Khmer Rouge Tribunal

from Wikipedia, the free encyclopedia
Extraordinary Chambers at the Courts of Cambodia

Khmer Rouge Tribunal

Emblem of the Khmer Rouge Tribunal

United Nations flag

Main building of the Khmer Rouge Tribunal
English name Extraordinary Chambers in the Courts of Cambodia
French name Chambres Extraordinaires au sein des tribunaux cambodgiens
Organization type Ad hoc criminal court
Seat of the organs Phnom Penh , Cambodia
www.eccc.gov.kh

The Khmer Rouge Tribunal (also Khmer Rouge Tribunal , officially Extraordinary Chambers in the Courts of Cambodia ; English Extraordinary Chambers in the Courts of Cambodia , French Chambres Extraordinaires au sein des tribunaux cambodgiens ) is a hybrid criminal court modeled on the International Criminal Court for the Former Yugoslavia (ICTY) in The Hague and the International Criminal Tribunal for Rwanda (ICTR) in Arusha , which is to investigate and try the crimes committed by the Khmer Rouge during the genocide in Cambodia .

prehistory

On the initiative of the Vietnamese occupiers, a show trial of the two Khmer Rouge Pol Pot and Ieng Sary took place in Phnom Penh in August 1979 , which was led by Kaev Chenda, the Cambodian Minister for Propaganda and Information.

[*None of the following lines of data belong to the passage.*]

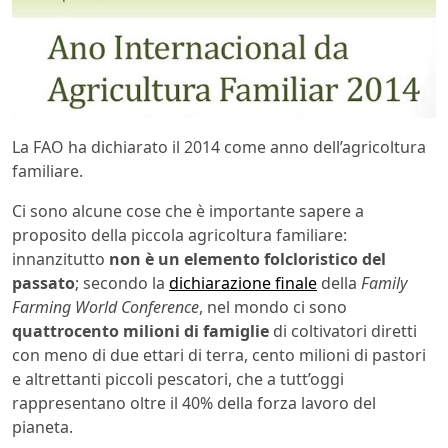
La FAO ha dichiarato il 2014 come anno dell’agricoltura
familiare.
Ci sono alcune cose che è importante sapere a
proposito della piccola agricoltura familiare:
innanzitutto
non è un elemento folcloristico del
passato
; secondo la
dichiarazione finale
della
Family
Farming World Conference
, nel mondo ci sono
quattrocento milioni di famiglie
di coltivatori diretti
con meno di due ettari di terra, cento milioni di pastori
e altrettanti piccoli pescatori, che a tutt’oggi
rappresentano oltre il 40% della forza lavoro del
pianeta.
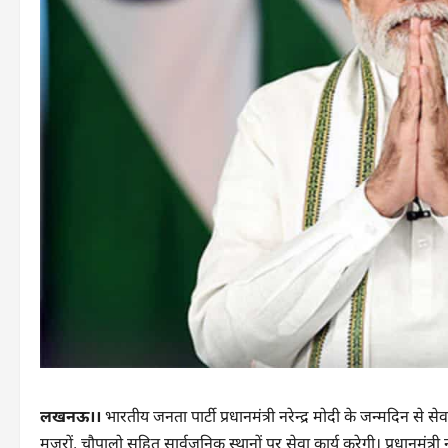
लखनऊ।।
भारतीय जनता पार्टी प्रधानमंत्री नरेन्द्र मोदी के जन्मदिन से
मजरों, चौपालो सहित सार्वजनिक स्थानों पर सेवा कार्य करेगी। प्रधानमंत्री 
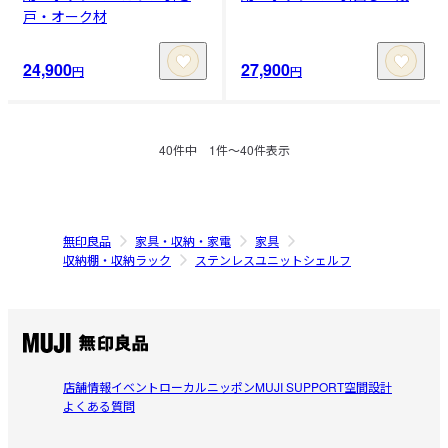
戸・オーク材
24,900
27,900
円
円
40
件中
1
件〜
40
件表示
無印良品
家具・収納・家電
家具
収納棚・収納ラック
ステンレスユニットシェルフ
店舗情報
イベント
ローカルニッポン
MUJI SUPPORT
空間設計
よくある質問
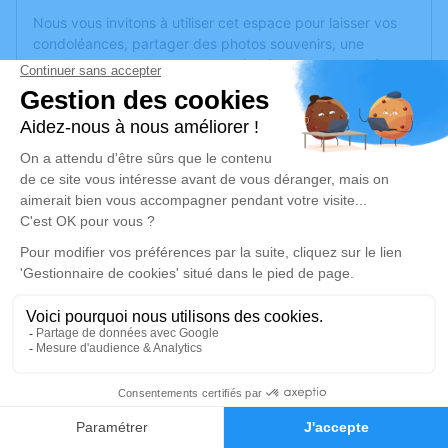
Nous vous invitons à utiliser cet espace pour laisser vos
condoléances, partager des photos souvenirs, une
anecdote ou exprimer vos pensées à travers des poèmes
ou des textes. Cet endroit est un lieu d'expression dédié à
honorer la mémoire de Serge BODIN.
Un service de plantation d’arbre hommage est
disponible
ici
.
Je rends hommage
Cérémonie
jeudi 30 juin 2022 à 10h00
Eglise de Maze
49250 Maze
1
Je rends hommage
Faire-part
Hommages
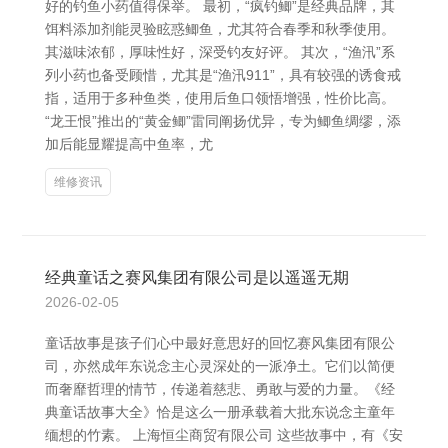
好的钓鱼小药值得保举。 最初，“疯钓鲫”是经典品牌，其
饵料添加剂能灵验眩惑鲫鱼，尤其符合春季和秋季使用。
其滋味浓郁，厚味性好，深受钓友好评。 其次，“渔汛”系
列小药也备受顾惜，尤其是“渔汛911”，具有较强的诱食戒
指，适用于多种鱼类，使用后鱼口领悟增强，性价比高。
“龙王恨”推出的“黄金鲫”雷同阐扬优异，专为鲫鱼绸缪，添
加后能显耀提高中鱼率，尤
维修资讯
经典童话之赛风集团有限公司是以遥遥无期
2026-02-05
童话故事是孩子们心中最好意思好的回忆赛风集团有限公
司，亦然成年东说念主心灵深处的一派净土。它们以简便
而奢靡哲理的情节，传递着慈悲、勇敢与爱的力量。《经
典童话故事大全》恰是这么一册承载着大批东说念主童年
缅想的竹素。 上海恒尘商贸有限公司 这些故事中，有《安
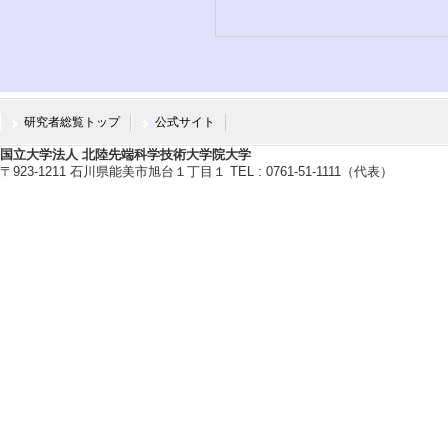
研究者総覧トップ
公式サイト
国立大学法人 北陸先端科学技術大学院大学
〒923-1211 石川県能美市旭台１丁目１ TEL : 0761-51-1111（代表）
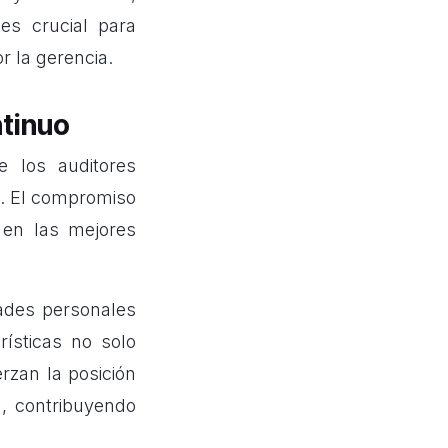
es crucial para
 la gerencia.
tinuo
e
los auditores
s. El compromiso
 en las mejores
dades personales
rísticas no solo
erzan la posición
n, contribuyendo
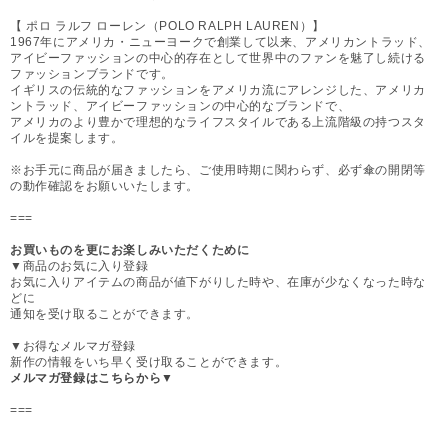
【 ポロ ラルフ ローレン（POLO RALPH LAUREN）】
1967年にアメリカ・ニューヨークで創業して以来、アメリカントラッド、
アイビーファッションの中心的存在として世界中のファンを魅了し続ける
ファッションブランドです。
イギリスの伝統的なファッションをアメリカ流にアレンジした、アメリカ
ントラッド、アイビーファッションの中心的なブランドで、
アメリカのより豊かで理想的なライフスタイルである上流階級の持つスタ
イルを提案します。
※お手元に商品が届きましたら、ご使用時期に関わらず、必ず傘の開閉等
の動作確認をお願いいたします。
===
お買いものを更にお楽しみいただくために
▼商品のお気に入り登録
お気に入りアイテムの商品が値下がりした時や、在庫が少なくなった時な
どに
通知を受け取ることができます。
▼お得なメルマガ登録
新作の情報をいち早く受け取ることができます。
メルマガ登録はこちらから▼
===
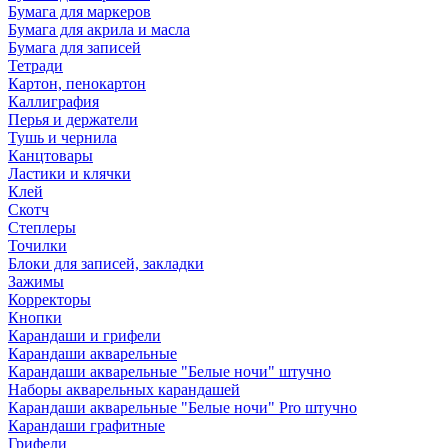
Бумага для маркеров
Бумага для акрила и масла
Бумага для записей
Тетради
Картон, пенокартон
Каллиграфия
Перья и держатели
Тушь и чернила
Канцтовары
Ластики и клячки
Клей
Скотч
Степлеры
Точилки
Блоки для записей, закладки
Зажимы
Корректоры
Кнопки
Карандаши и грифели
Карандаши акварельные
Карандаши акварельные "Белые ночи" штучно
Наборы акварельных карандашей
Карандаши акварельные "Белые ночи" Pro штучно
Карандаши графитные
Грифели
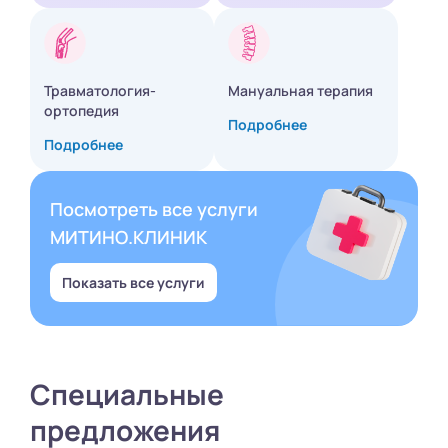
Травматология-
Мануальная терапия
ортопедия
Подробнее
Подробнее
Посмотреть все услуги
МИТИНО.КЛИНИК
Показать все услуги
Специальные
предложения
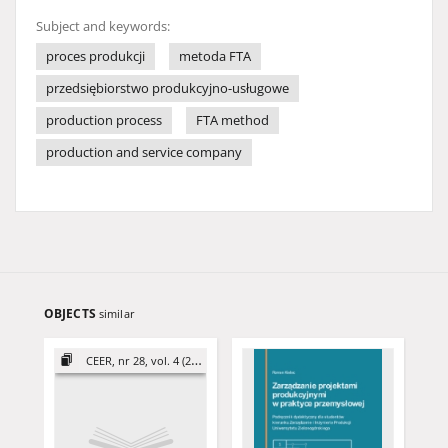
Subject and keywords:
proces produkcji
metoda FTA
przedsiębiorstwo produkcyjno-usługowe
production process
FTA method
production and service company
OBJECTS
similar
CEER, nr 28, vol. 4 (2018)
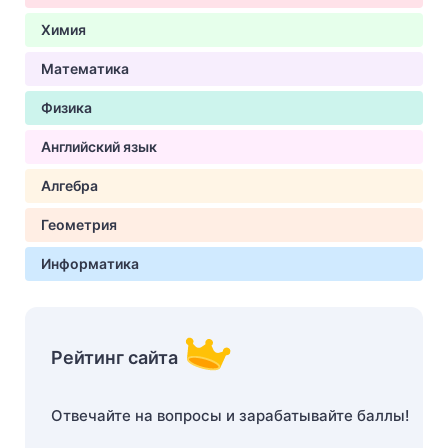
Химия
Математика
Физика
Английский язык
Алгебра
Геометрия
Информатика
Рейтинг сайта
Отвечайте на вопросы и зарабатывайте баллы!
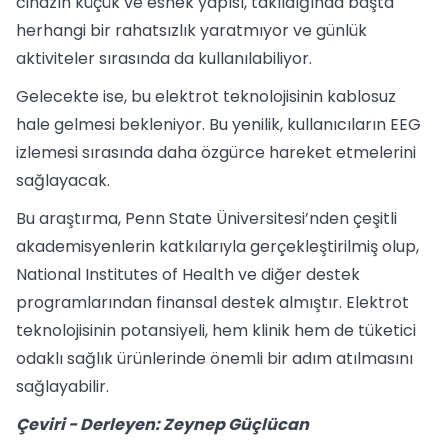
cihazın küçük ve esnek yapısı, takıldığında başta
herhangi bir rahatsızlık yaratmıyor ve günlük
aktiviteler sırasında da kullanılabiliyor.
Gelecekte ise, bu elektrot teknolojisinin kablosuz
hale gelmesi bekleniyor. Bu yenilik, kullanıcıların EEG
izlemesi sırasında daha özgürce hareket etmelerini
sağlayacak.
Bu araştırma, Penn State Üniversitesi’nden çeşitli
akademisyenlerin katkılarıyla gerçekleştirilmiş olup,
National Institutes of Health ve diğer destek
programlarından finansal destek almıştır. Elektrot
teknolojisinin potansiyeli, hem klinik hem de tüketici
odaklı sağlık ürünlerinde önemli bir adım atılmasını
sağlayabilir.
Çeviri - Derleyen: Zeynep Güçlücan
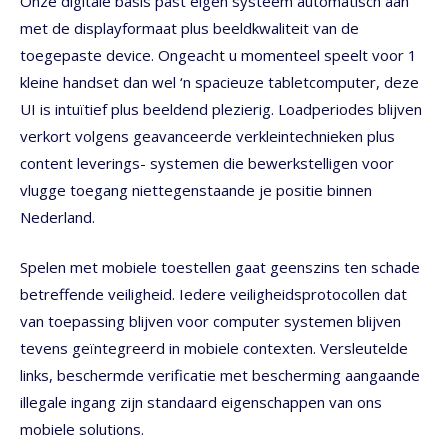
Onze digitale basis past eigen systeem automatisch aan
met de displayformaat plus beeldkwaliteit van de
toegepaste device. Ongeacht u momenteel speelt voor 1
kleine handset dan wel ‘n spacieuze tabletcomputer, deze
UI is intuïtief plus beeldend plezierig. Loadperiodes blijven
verkort volgens geavanceerde verkleintechnieken plus
content leverings- systemen die bewerkstelligen voor
vlugge toegang niettegenstaande je positie binnen
Nederland.
Spelen met mobiele toestellen gaat geenszins ten schade
betreffende veiligheid. Iedere veiligheidsprotocollen dat
van toepassing blijven voor computer systemen blijven
tevens geïntegreerd in mobiele contexten. Versleutelde
links, beschermde verificatie met bescherming aangaande
illegale ingang zijn standaard eigenschappen van ons
mobiele solutions.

They were sentenced to death in absentia . In 1996, Ieng Sary was given amnesty by the Hun Sen regime. Pol Pot died in 1998 without being arrested. In the same year the last Khmer Rouge surrendered.

As a result, two high-ranking Khmer Rouge were arrested in 1999:

  • General Ta Mok , who ousted Pol Pot in 1997 and was the last number 1 in the Khmer Rouge. He died of old age in prison in 2006.
  • Kaing Guek Eav ("Duch"), the former head of the S-21 Torture Center in Phnom Penh. Since his escape in 1979 he had been living under an assumed name in Cambodia and Thailand.

Before 2007, these were the only two inmates of the former 2,000-strong leadership of the Khmer Rouge.

A planned process was delayed for years. At first there was a conflict between the United Nations and the government in Cambodia over questions of the conference venue, the applicable procedural law and the content of the tribunal. The United States and the People's Republic of China in particular blocked the negotiations for a long time. On June 6, 2003, the United Nations and the Hun Sen government signed an agreement approved by the UN General Assembly. a. The following has been agreed: The court of the proposed tribunal will be composed of Cambodian and international judges, Cambodian procedural law will apply, and the court will be based in Phnom Penh. Although Cambodian judges have a majority, every decision must be supported by at least one foreign judge.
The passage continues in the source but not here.